* [Exercise brief]
The required answer is the data below, restated word for word with images omitted.

* [Given information]
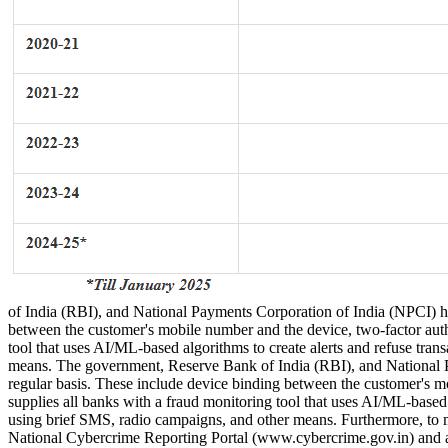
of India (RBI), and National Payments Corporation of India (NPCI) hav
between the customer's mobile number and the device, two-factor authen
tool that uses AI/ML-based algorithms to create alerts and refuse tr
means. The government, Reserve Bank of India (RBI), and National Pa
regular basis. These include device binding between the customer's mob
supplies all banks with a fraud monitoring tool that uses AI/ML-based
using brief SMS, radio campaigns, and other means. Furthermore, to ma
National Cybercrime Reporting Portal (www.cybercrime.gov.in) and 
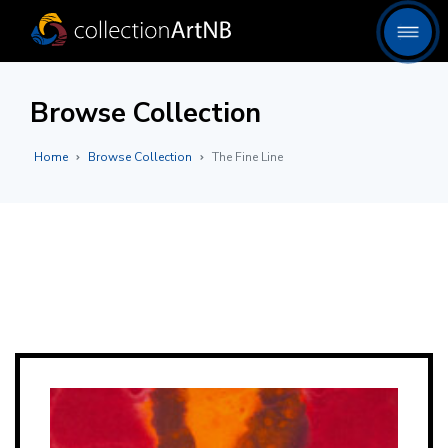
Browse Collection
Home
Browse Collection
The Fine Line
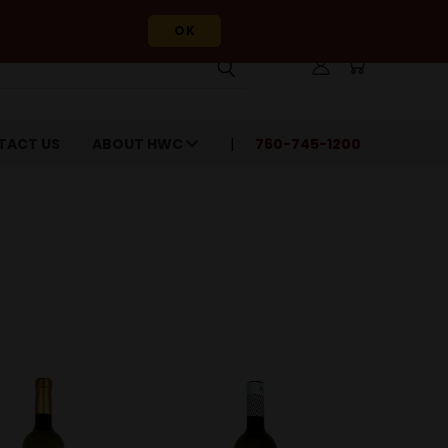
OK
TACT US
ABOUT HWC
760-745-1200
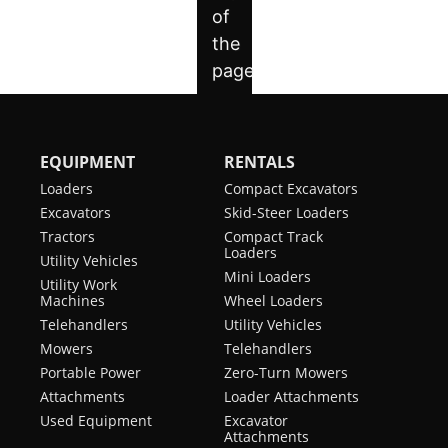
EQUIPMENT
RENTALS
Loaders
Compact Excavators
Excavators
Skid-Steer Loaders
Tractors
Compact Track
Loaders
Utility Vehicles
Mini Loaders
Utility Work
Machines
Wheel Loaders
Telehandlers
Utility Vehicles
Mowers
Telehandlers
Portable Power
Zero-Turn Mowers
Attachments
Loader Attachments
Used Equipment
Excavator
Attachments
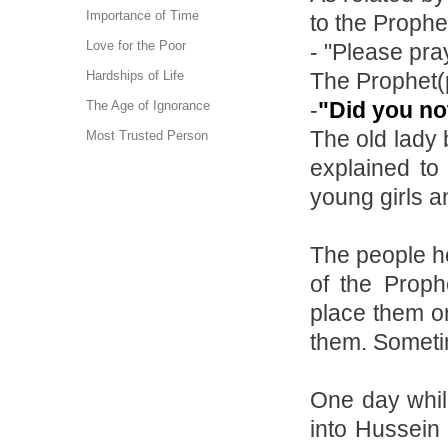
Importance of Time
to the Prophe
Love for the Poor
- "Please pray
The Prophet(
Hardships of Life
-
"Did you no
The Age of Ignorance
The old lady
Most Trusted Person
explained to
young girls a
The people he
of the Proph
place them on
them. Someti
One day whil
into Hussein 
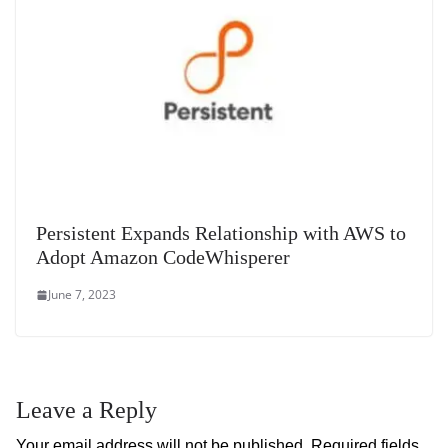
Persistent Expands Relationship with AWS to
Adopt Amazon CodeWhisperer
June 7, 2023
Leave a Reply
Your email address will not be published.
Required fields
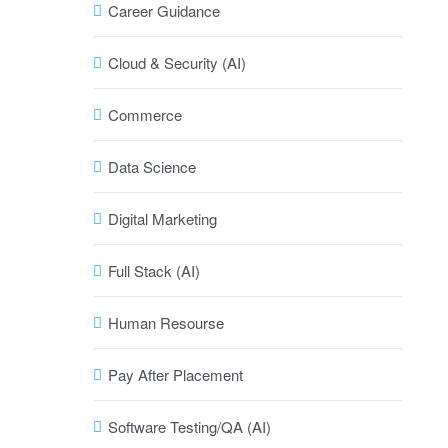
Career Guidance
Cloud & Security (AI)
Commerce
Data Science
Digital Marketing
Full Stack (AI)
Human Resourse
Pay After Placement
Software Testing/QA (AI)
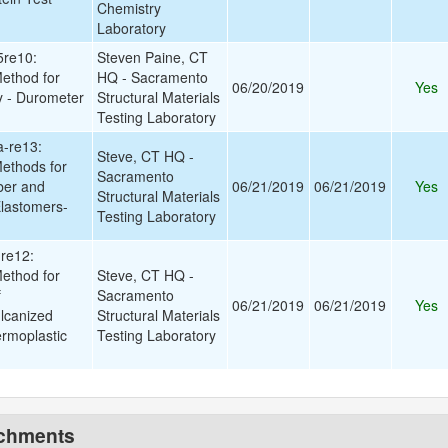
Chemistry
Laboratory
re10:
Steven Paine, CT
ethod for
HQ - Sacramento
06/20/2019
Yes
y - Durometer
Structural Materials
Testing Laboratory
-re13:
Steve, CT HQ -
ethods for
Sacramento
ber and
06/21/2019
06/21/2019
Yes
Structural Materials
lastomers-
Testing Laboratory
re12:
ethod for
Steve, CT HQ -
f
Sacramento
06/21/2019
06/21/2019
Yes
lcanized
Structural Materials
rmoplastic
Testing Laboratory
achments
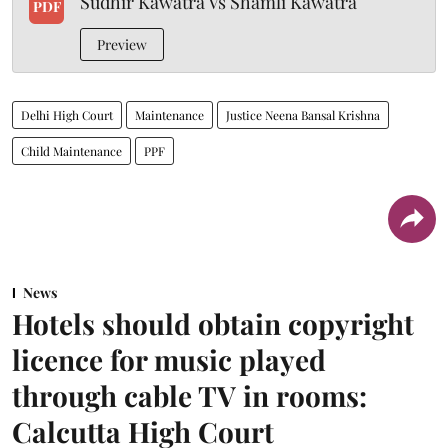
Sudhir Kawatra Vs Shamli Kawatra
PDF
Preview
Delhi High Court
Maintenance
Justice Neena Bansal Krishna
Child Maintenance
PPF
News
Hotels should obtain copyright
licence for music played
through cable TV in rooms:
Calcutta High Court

* [Solved exercise]
of India (RBI), and National Payments Corporation of India (NPCI) hav
between the customer's mobile number and the device, two-factor authen
tool that uses AI/ML-based algorithms to create alerts and refuse tr
means. The government, Reserve Bank of India (RBI), and National Pa
regular basis. These include device binding between the customer's mob
supplies all banks with a fraud monitoring tool that uses AI/ML-based
using brief SMS, radio campaigns, and other means. Furthermore, to ma
National Cybercrime Reporting Portal (www.cybercrime.gov.in) and 
Browse Collection
Home
Browse Collection
The Fine Line
OK
TACT US
ABOUT HWC
760-745-1200
EQUIPMENT
RENTALS
Loaders
Compact Excavators
Excavators
Skid-Steer Loaders
Tractors
Compact Track
Loaders
Utility Vehicles
Mini Loaders
Utility Work
Machines
Wheel Loaders
Telehandlers
Utility Vehicles
Mowers
Telehandlers
Portable Power
Zero-Turn Mowers
Attachments
Loader Attachments
Used Equipment
Excavator
Attachments
Importance of Time
to the Prophe
Love for the Poor
- "Please pray
The Prophet(
Hardships of Life
-
"Did you no
The Age of Ignorance
The old lady
Most Trusted Person
explained to
young girls a
The people he
of the Proph
place them on
them. Someti
One day whil
into Hussein 
Persistent Expands Relationship with AWS to
Adopt Amazon CodeWhisperer
June 7, 2023
Leave a Reply
Your email address will not be published.
Required fields
Career Guidance
Cloud & Security (AI)
Commerce
Data Science
Digital Marketing
Full Stack (AI)
Human Resourse
Pay After Placement
Software Testing/QA (AI)
Chemistry
Laboratory
re10:
Steven Paine, CT
ethod for
HQ - Sacramento
06/20/2019
Yes
y - Durometer
Structural Materials
Testing Laboratory
-re13:
Steve, CT HQ -
ethods for
Sacramento
ber and
06/21/2019
06/21/2019
Yes
Structural Materials
lastomers-
Testing Laboratory
re12:
ethod for
Steve, CT HQ -
f
Sacramento
06/21/2019
06/21/2019
Yes
lcanized
Structural Materials
rmoplastic
Testing Laboratory
achments
Sudhir Kawatra Vs Shamli Kawatra
PDF
Preview
Delhi High Court
Maintenance
Justice Neena Bansal Krishna
Child Maintenance
PPF
News
Hotels should obtain copyright
licence for music played
through cable TV in rooms:
Calcutta High Court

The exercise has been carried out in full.